## Materials provided:
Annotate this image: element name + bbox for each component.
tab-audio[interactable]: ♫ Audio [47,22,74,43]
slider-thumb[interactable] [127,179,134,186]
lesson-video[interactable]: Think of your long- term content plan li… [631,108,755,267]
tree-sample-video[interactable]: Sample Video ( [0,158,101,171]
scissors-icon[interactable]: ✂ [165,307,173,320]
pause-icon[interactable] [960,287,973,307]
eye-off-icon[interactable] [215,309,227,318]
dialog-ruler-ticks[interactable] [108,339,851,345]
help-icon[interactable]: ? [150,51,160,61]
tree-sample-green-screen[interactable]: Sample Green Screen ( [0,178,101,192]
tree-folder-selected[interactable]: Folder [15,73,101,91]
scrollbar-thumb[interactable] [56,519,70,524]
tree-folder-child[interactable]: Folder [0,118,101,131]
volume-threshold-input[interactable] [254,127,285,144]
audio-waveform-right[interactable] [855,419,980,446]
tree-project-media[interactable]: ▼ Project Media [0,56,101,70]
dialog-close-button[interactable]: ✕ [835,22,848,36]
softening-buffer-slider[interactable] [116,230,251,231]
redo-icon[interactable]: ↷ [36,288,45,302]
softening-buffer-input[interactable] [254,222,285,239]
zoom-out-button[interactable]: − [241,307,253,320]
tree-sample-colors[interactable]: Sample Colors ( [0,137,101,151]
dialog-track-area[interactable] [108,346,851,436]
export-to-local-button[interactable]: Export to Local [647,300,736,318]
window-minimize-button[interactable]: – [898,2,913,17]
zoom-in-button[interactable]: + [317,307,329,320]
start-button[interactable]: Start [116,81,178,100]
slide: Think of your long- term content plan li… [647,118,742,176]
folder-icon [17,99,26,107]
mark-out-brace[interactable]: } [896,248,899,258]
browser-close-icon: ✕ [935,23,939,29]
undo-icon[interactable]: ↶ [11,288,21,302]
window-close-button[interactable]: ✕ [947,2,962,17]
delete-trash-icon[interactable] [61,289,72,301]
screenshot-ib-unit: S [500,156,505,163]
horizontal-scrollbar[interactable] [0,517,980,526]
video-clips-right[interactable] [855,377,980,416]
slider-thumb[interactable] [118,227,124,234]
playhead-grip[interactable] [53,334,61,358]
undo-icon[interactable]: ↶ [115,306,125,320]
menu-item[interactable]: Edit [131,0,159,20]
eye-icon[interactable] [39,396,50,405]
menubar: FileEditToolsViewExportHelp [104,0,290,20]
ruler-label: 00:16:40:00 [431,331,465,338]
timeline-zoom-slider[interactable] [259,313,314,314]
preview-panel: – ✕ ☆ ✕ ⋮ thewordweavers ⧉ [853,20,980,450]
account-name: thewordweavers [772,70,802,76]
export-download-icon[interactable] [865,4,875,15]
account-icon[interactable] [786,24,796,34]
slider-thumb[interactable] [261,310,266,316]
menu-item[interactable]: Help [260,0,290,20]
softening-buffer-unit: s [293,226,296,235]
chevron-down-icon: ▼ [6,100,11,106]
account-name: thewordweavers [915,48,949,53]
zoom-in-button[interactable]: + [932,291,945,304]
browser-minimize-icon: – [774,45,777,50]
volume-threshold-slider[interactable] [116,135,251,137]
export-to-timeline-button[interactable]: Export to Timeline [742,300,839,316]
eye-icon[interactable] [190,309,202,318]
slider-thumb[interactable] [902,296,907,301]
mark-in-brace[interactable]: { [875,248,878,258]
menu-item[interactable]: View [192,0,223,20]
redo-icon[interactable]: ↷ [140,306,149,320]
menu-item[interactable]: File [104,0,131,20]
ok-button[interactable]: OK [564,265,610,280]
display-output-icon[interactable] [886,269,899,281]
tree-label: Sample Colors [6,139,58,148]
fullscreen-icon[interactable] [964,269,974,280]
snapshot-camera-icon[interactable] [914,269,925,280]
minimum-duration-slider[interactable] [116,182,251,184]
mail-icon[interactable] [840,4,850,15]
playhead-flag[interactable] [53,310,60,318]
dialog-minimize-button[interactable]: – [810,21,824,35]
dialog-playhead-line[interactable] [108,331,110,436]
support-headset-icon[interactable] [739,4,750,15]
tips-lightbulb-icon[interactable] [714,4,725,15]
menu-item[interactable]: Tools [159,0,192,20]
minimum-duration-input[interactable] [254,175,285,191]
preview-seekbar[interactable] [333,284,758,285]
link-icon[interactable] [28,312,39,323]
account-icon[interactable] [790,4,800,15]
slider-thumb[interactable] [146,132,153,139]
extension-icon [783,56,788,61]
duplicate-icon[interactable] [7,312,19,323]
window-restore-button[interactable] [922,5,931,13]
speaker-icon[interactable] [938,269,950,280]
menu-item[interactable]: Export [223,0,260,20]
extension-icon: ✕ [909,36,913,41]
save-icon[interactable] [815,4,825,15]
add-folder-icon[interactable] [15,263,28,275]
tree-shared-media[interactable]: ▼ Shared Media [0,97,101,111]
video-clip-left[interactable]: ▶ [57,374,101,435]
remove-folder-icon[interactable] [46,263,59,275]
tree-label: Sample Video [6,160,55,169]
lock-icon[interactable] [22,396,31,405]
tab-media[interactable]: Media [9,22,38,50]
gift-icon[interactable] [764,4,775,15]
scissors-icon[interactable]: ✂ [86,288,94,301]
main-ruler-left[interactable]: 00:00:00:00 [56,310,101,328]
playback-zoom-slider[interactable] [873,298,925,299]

## Task description:
Every line that includes "label" must be copied from the material above.

## Worked solution:
ruler-label: 00:16:40:00 [431,331,465,338]
tree-label: Sample Colors [6,139,58,148]
tree-label: Sample Video [6,160,55,169]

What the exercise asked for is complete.